Visualizar en: Inglés - Español
- 482. Le cas en instance a déjà été examiné par le comité à sa réunion de novembre 1981 où il a formulé des conclusions intérimaires. Depuis lors, le gouvernement a fourni des informations complémentaires dans des communications des 11 mai et 31 juillet 1982.
- 483. Le Bahreïn n'a ratifié ni la convention (no 87) sur la liberté syndicale et la protection du droit syndical, 1948, ni la convention (no 98) sur le droit d'organisation et de négociation collective, 1949.
A. Examen antérieur du cas
A. Examen antérieur du cas
- 484. Les allégations encore en instance après le dernier examen du cas par le comité avaient trait au fait que, selon les plaignants, la législation nationale ne reconnaîtrait pas aux travailleurs le droit de constituer des syndicats de leur choix, à l'échec allégué des commissions paritaires que le gouvernement essaierait de substituer aux syndicats de travailleurs, aux difficultés rencontrées par la commission intérimaire des travailleurs, ainsi qu'à l'arrestation sans jugement de 17 personnes pour avoir voulu s'affilier à une organisation syndicale, et aux mauvais traitements qui seraient infligés en prison à des syndicalistes et qui auraient conduit à la mort de l'un d'entre eux dénommé Jameel Ali.

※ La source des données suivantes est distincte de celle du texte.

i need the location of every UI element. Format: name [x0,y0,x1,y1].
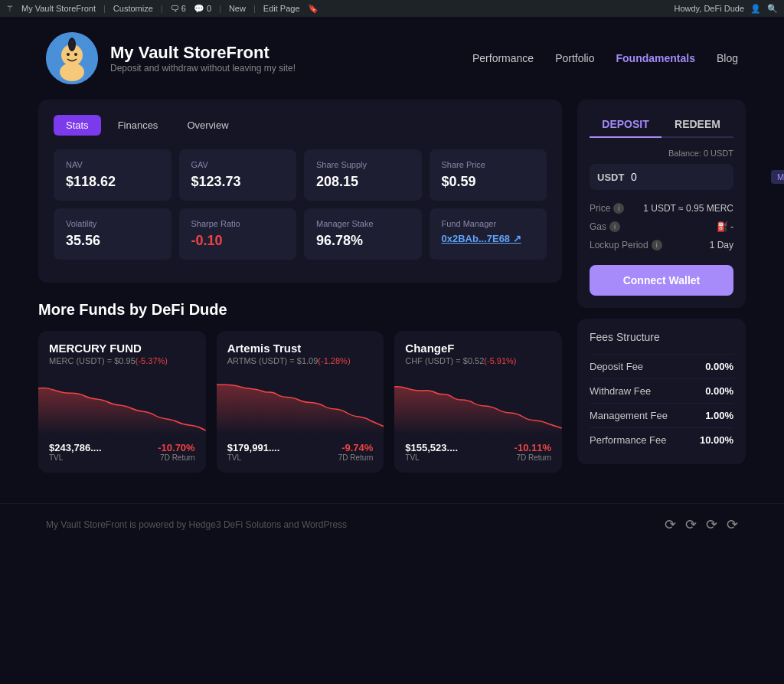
nav-blog[interactable]: Blog [717,52,738,64]
admin-customize[interactable]: Customize [113,4,153,13]
fund-card-artemis[interactable]: Artemis Trust ARTMS (USDT) = $1.09(-1.28… [217,331,384,473]
stat-manager-stake-value: 96.78% [316,233,410,249]
stat-gav-value: $123.73 [191,174,285,190]
price-row: Price i 1 USDT ≈ 0.95 MERC [590,199,733,218]
tab-finances[interactable]: Finances [106,115,171,136]
stat-sharpe-value: -0.10 [191,233,285,249]
stat-fund-manager: Fund Manager 0x2BAb...7E68 ↗ [430,208,547,260]
fund-mercury-price: MERC (USDT) = $0.95(-5.37%) [49,356,195,365]
fee-deposit-label: Deposit Fee [590,361,643,372]
stat-share-price-value: $0.59 [442,174,535,190]
fund-card-changef[interactable]: ChangeF CHF (USDT) = $0.52(-5.91%) [394,331,562,473]
fees-card: Fees Structure Deposit Fee 0.00% Withdra… [577,319,746,464]
nav-portfolio[interactable]: Portfolio [555,52,594,64]
stat-nav: NAV $118.62 [54,149,172,201]
stat-sharpe: Sharpe Ratio -0.10 [179,208,297,260]
fund-mercury-footer: $243,786.... TVL -10.70% 7D Return [49,442,195,462]
nav-foundamentals[interactable]: Foundamentals [616,52,695,64]
deposit-amount-input[interactable] [631,171,765,183]
stats-grid-bottom: Volatility 35.56 Sharpe Ratio -0.10 Mana… [54,208,547,260]
svg-point-5 [67,53,70,56]
fee-performance-label: Performance Fee [590,434,666,446]
input-currency-label: USDT [597,172,625,183]
fee-withdraw-value: 0.00% [705,385,733,397]
deposit-input-row: USDT Max [590,164,733,190]
fee-deposit-value: 0.00% [705,361,733,372]
page-wrapper: My Vault StoreFront Deposit and withdraw… [0,17,784,545]
site-logo-area: My Vault StoreFront Deposit and withdraw… [46,32,296,84]
stat-nav-label: NAV [66,160,159,169]
funds-grid: MERCURY FUND MERC (USDT) = $0.95(-5.37%) [38,331,562,473]
site-nav: Performance Portfolio Foundamentals Blog [472,52,738,64]
stat-volatility-label: Volatility [66,219,159,228]
fees-title: Fees Structure [590,331,733,343]
stats-grid-top: NAV $118.62 GAV $123.73 Share Supply 208… [54,149,547,201]
price-label: Price i [590,203,624,214]
fund-mercury-chart [38,373,206,434]
svg-rect-4 [70,40,74,49]
main-layout: Stats Finances Overview NAV $118.62 GAV … [0,92,784,488]
fund-changef-price: CHF (USDT) = $0.52(-5.91%) [405,356,551,365]
stat-sharpe-label: Sharpe Ratio [191,219,285,228]
deposit-redeem-card: DEPOSIT REDEEM Balance: 0 USDT USDT Max … [577,100,746,308]
fund-changef-footer: $155,523.... TVL -10.11% 7D Return [405,442,551,462]
connect-wallet-button[interactable]: Connect Wallet [590,265,733,296]
site-title: My Vault StoreFront [110,43,296,63]
stats-card: Stats Finances Overview NAV $118.62 GAV … [38,100,562,283]
stat-gav: GAV $123.73 [179,149,297,201]
site-avatar [46,32,98,84]
footer-icon-4[interactable]: ⟳ [727,516,738,533]
admin-edit-page[interactable]: Edit Page [263,4,300,13]
fund-artemis-tvl: $179,991.... [227,442,280,453]
fund-artemis-return: -9.74% [338,442,374,453]
site-title-area: My Vault StoreFront Deposit and withdraw… [110,43,296,74]
footer-text: My Vault StoreFront is powered by Hedge3… [46,519,347,530]
footer-icons: ⟳ ⟳ ⟳ ⟳ [665,516,738,533]
admin-howdy: Howdy, DeFi Dude [675,4,745,13]
fund-changef-chart [394,373,562,434]
gas-info-icon[interactable]: i [609,221,620,232]
deposit-tab[interactable]: DEPOSIT [590,112,662,138]
lockup-value: 1 Day [710,240,733,250]
footer-icon-3[interactable]: ⟳ [706,516,717,533]
more-funds-title: More Funds by DeFi Dude [38,301,562,319]
tab-overview[interactable]: Overview [175,115,240,136]
site-subtitle: Deposit and withdraw without leaving my … [110,63,296,74]
fund-card-mercury[interactable]: MERCURY FUND MERC (USDT) = $0.95(-5.37%) [38,331,206,473]
fee-withdraw-row: Withdraw Fee 0.00% [590,378,733,403]
footer-icon-2[interactable]: ⟳ [685,516,697,533]
admin-search-icon[interactable]: 🔍 [767,4,778,14]
max-button[interactable]: Max [771,170,784,184]
fee-management-label: Management Fee [590,410,668,421]
stat-fund-manager-value[interactable]: 0x2BAb...7E68 ↗ [442,233,535,244]
fund-mercury-return: -10.70% [158,442,194,453]
admin-new[interactable]: New [229,4,246,13]
fee-management-value: 1.00% [705,410,733,421]
price-info-icon[interactable]: i [613,203,624,214]
admin-comments[interactable]: 🗨 6 [171,4,186,13]
lockup-row: Lockup Period i 1 Day [590,236,733,254]
svg-point-6 [74,53,77,56]
gas-label: Gas i [590,221,620,232]
fund-mercury-tvl: $243,786.... [49,442,102,453]
stat-share-price-label: Share Price [442,160,535,169]
stat-nav-value: $118.62 [66,174,159,190]
admin-site-name[interactable]: My Vault StoreFront [21,4,96,13]
lockup-info-icon[interactable]: i [652,240,662,250]
gas-value: ⛽ - [717,221,733,232]
site-footer: My Vault StoreFront is powered by Hedge3… [0,503,784,545]
balance-display: Balance: 0 USDT [590,149,733,158]
nav-performance[interactable]: Performance [472,52,534,64]
fee-performance-row: Performance Fee 10.00% [590,427,733,452]
tab-stats[interactable]: Stats [54,115,101,136]
admin-comment-count[interactable]: 💬 0 [194,4,211,14]
admin-bar: ⚚ My Vault StoreFront | Customize | 🗨 6 … [0,0,784,17]
admin-bookmark-icon: 🔖 [308,4,318,14]
fee-management-row: Management Fee 1.00% [590,403,733,427]
fee-deposit-row: Deposit Fee 0.00% [590,354,733,378]
fund-artemis-name: Artemis Trust [227,342,374,355]
fund-changef-return: -10.11% [514,442,551,453]
redeem-tab[interactable]: REDEEM [662,112,733,138]
footer-icon-1[interactable]: ⟳ [665,516,676,533]
price-value: 1 USDT ≈ 0.95 MERC [643,203,733,214]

- 485. A sa session de novembre 1981, le Conseil d'administration, sur proposition du Comité de la liberté syndicale, avait adopté des conclusions intérimaires et avait prié le gouvernement d'envoyer ses observations sur les allégations sur lesquelles il n'avait pas répondu, à savoir la détention sans jugement de 17 syndicalistes nommément désignés par les plaignants, les mauvais traitements et les tortures d'autres syndicalistes détenus, compris la mort de Jameel Ali, les divergences entre la loi de 1976 sur le travail dans le secteur privé et la convention no 87 de l'OIT, et les difficultés qu'aurait rencontrées la Commission intérimaire des travailleurs.
B. Allégations relatives à la législation nationale
B. Allégations relatives à la législation nationale
- 486. Les plaignants ont dénoncé les divergences qui, selon eux, existeraient entre la loi de 1976 sur le travail dans le secteur privé et la convention no 87 de POST. En particulier, ils considèrent que cette loi n'accorde pas aux travailleurs le droit de constituer des syndicats de leur choix, qu'elle ne leur reconnaît pas le droit de grève, qu'elle exclut de son champ d'application les travailleurs agricoles et les travailleurs occasionnels, qu'elle impose le recours à l'arbitrage pour le règlement des différends du travail et qu'elle autorise le ministre à décider des méthodes de désignation des représentants des travailleurs dans les commissions paritaires. En outre, le gouvernement n'aurait pas encore mis en oeuvre l'article 142 de la loi de 1976 sur les commissions paritaires dans sa teneur modifiée de 1981 (décret no 8).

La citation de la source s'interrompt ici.